In his role at Parliament, Sakaja has sponsored bills which the president assented to:
- Public Procurement and Asset Disposal Act, 2015 –which essentially provides for "30% Procurement Reservation Criteria" for Youth, Women and Persons with disability.
- The National Youth Employment Authority Bill, which creates a The National Employment Authority that shall actively seek opportunities for all the jobseekers in its database both locally and internationally, and prepare them for those opportunities through capacity building programs.
- The Private Security Regulation Bill, which provides for a framework for cooperation between private security companies and the national security organs
- The Disaster Risk Management Bill, providing for a more effective organization of disaster risk management and mitigation, of preparedness for, response to and recovery from emergencies and disasters

==== Nairobi Senatorial race 2017 ====
In 2017 Sakaja stepped out of the Gubernatorial race and opted to go for the Senator seat.

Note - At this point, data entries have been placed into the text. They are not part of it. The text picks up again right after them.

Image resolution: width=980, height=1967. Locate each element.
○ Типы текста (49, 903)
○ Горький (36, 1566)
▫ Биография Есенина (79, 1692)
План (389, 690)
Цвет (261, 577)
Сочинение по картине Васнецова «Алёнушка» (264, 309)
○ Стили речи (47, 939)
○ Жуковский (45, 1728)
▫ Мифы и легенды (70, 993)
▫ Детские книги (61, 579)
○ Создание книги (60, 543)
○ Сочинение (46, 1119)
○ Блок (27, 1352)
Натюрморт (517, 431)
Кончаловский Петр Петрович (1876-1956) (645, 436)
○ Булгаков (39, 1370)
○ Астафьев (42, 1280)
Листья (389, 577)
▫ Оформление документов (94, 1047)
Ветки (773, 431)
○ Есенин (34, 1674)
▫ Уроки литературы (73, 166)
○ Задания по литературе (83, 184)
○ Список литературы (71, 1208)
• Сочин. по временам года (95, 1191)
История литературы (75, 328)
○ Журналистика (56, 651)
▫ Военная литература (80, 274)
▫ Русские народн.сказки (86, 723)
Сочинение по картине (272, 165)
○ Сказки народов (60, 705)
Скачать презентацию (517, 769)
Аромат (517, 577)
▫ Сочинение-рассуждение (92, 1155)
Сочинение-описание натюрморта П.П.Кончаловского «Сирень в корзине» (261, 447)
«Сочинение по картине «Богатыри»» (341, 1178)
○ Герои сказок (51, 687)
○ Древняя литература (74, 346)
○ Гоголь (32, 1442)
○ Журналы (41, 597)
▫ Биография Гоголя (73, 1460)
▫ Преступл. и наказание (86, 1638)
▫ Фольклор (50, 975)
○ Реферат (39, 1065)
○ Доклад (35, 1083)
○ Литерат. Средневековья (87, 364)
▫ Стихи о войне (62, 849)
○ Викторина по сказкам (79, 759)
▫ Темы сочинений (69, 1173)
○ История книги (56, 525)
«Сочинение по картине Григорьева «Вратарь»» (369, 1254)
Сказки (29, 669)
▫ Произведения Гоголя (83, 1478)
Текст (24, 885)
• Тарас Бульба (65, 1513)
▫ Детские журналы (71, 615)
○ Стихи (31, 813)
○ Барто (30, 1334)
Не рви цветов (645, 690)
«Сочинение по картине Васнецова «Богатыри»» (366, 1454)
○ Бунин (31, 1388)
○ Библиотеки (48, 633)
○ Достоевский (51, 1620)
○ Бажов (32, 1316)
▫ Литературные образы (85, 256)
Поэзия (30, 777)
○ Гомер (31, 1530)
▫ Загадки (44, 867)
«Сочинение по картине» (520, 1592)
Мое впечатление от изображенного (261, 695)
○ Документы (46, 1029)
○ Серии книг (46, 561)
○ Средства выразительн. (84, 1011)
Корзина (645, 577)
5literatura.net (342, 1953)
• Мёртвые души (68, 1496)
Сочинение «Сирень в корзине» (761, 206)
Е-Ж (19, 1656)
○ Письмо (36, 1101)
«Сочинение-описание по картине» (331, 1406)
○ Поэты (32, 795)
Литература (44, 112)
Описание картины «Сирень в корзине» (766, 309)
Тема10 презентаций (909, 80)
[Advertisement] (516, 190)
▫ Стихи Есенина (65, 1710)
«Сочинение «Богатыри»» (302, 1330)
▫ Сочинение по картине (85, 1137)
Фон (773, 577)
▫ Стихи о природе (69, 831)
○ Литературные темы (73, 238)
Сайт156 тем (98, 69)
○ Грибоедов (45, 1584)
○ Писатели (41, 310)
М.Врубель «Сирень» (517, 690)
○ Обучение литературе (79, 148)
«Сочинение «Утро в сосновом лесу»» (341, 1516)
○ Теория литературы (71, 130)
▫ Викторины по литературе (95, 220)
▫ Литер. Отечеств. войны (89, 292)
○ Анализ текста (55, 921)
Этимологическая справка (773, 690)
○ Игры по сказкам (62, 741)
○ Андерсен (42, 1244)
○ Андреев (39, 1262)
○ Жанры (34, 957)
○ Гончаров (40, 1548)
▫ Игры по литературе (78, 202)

==== 2022 Nairobi gubernatorial race ====
In November 2021, Sakaja declared his interest to vie for Nairobi City Governor's seat in the 2022 Nairobi gubernatorial election. He was subsequently cleared by the IEBC to run for the seat on 7 June 2022.
His clearance by IEBC has however remained a point of contention since there is doubt about his academic qualifications. Mr Sakaja won the gubernatorial election with 699,392 votes, while his Jubilee Party opponent Polycarp Igathe got 573,516 votes.

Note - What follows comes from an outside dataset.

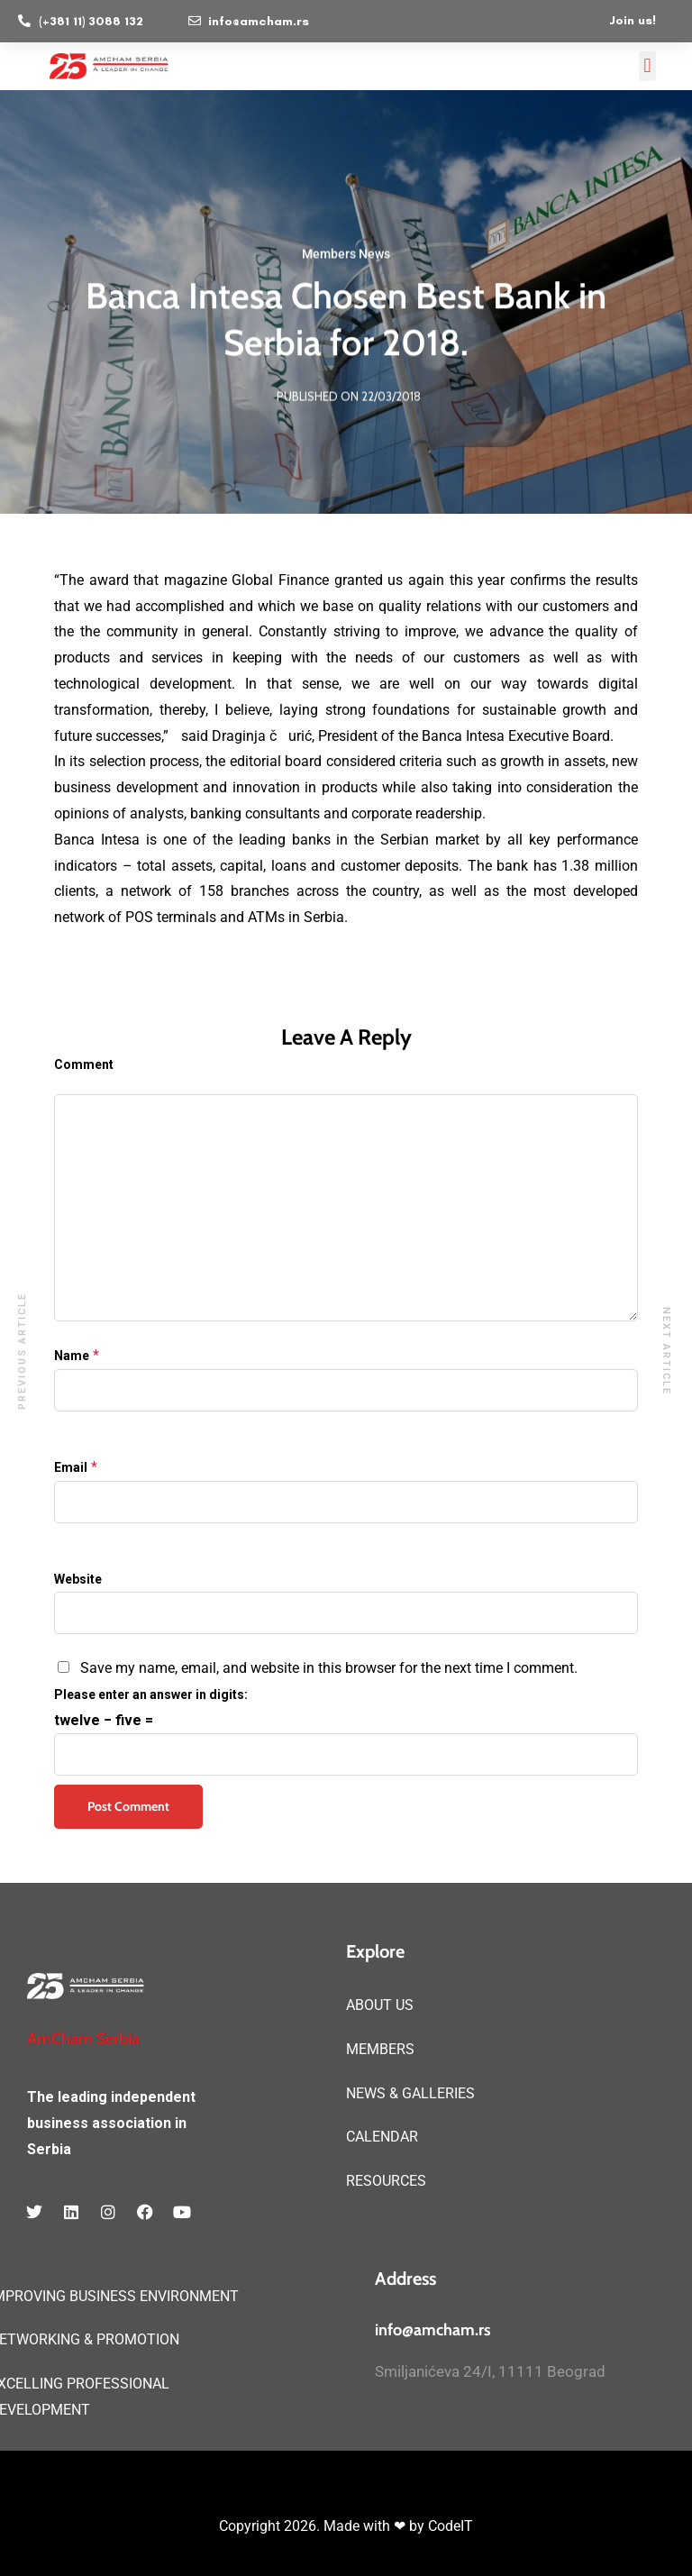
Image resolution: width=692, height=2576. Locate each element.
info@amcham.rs (433, 2330)
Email (70, 1467)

Sakaja is deputized by James Njoroge Muchiri who had been serving as Absa Bank Kenya Ltd Chief Operating Officer. They were sworn into office on 25 August 2022 at Kenyatta International Convention Centre (KICC). In attendance was the President of Kenya William Ruto among other guests.

== Awards ==
In 2016, Sakaja was awarded the African Achievers Award Change-maker of the year. Later in the year, he also won the Jacob Well Award (Men Impacting Differently).

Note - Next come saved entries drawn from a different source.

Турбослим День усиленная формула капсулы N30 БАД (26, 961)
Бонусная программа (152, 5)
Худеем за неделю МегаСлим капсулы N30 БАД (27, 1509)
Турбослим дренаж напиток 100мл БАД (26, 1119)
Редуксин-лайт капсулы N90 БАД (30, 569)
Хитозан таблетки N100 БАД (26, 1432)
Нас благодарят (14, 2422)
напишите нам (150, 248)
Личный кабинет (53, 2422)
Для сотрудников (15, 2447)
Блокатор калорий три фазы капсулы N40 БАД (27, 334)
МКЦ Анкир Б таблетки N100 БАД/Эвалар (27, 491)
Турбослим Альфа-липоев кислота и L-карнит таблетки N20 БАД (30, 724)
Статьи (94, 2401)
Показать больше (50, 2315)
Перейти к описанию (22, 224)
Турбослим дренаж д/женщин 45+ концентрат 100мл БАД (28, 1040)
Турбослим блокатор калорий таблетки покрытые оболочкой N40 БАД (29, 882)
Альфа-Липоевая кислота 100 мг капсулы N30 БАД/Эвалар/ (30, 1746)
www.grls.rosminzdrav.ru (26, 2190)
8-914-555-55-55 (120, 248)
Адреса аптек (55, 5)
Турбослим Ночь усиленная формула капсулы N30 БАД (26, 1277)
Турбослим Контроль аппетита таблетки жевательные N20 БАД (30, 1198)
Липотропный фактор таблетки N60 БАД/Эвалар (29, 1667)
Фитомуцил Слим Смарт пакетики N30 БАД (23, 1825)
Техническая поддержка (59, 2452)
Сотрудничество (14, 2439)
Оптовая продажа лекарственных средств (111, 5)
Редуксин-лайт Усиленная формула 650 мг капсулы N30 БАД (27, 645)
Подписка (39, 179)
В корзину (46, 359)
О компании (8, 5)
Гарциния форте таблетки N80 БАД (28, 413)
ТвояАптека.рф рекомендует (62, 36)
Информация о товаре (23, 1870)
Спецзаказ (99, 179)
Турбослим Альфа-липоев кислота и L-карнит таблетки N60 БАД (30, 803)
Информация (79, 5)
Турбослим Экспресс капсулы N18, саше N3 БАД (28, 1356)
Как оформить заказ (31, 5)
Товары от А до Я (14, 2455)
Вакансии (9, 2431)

== Membership and association ==
- Chairman Kenya Young Parliamentarians Association
- Chairman of the Committee on Labor and Social Welfare
- Vice Chairman of the Committee on National Security, Defense and Foreign Relations
- Patron of Kenya Professional Boxing Commission
- Executive Member Kenya National Private Security Workers Union
- Patron of AFC Leopards Football Club
- Member of the Liaison Committee in the National Assembly

== Controversies==
Sakaja's political career has included several controversies and allegations of corruption.

=== Revoked degree ===
While Sakaja claimed to have graduated from the University of Nairobi with Bachelor of Science in Actuarial Science, UON stated in a letter that he had yet to graduate. Sakaja later claimed he had a Degree in Management from Team University in Uganda. On 29 June 2022, the Kenyan Commission for University Education declared Sakaja's Team University degree had been revoked. The lack of firm evidence of Sakaja's higher education achievements calls into question whether he is qualified to serve as Governor of Nairobi. Close friends of the Governor say that he holds no education certificates past Kenyan High School, and questions remain about the actual high school he claims to have attended. In July 2022, the High Court dismissed a petition challenging the validity of Sakaja's academic qualifications due to lack of evidence.

=== Kemsa scandal ===
In December 2020, Sakaja was adversely mentioned in a Sh. 7.8 billion KEMSA scandal. Documents tabled in Parliament revealed that the lawmaker received kickbacks from Shop N Buy. A Kenyan official, Charles Juma, who acted as procurement director at KEMSA, alleged that Sakaja pressurized Kemsa CEO Jonah Manjari to award a commitment letter for Shop N Buy.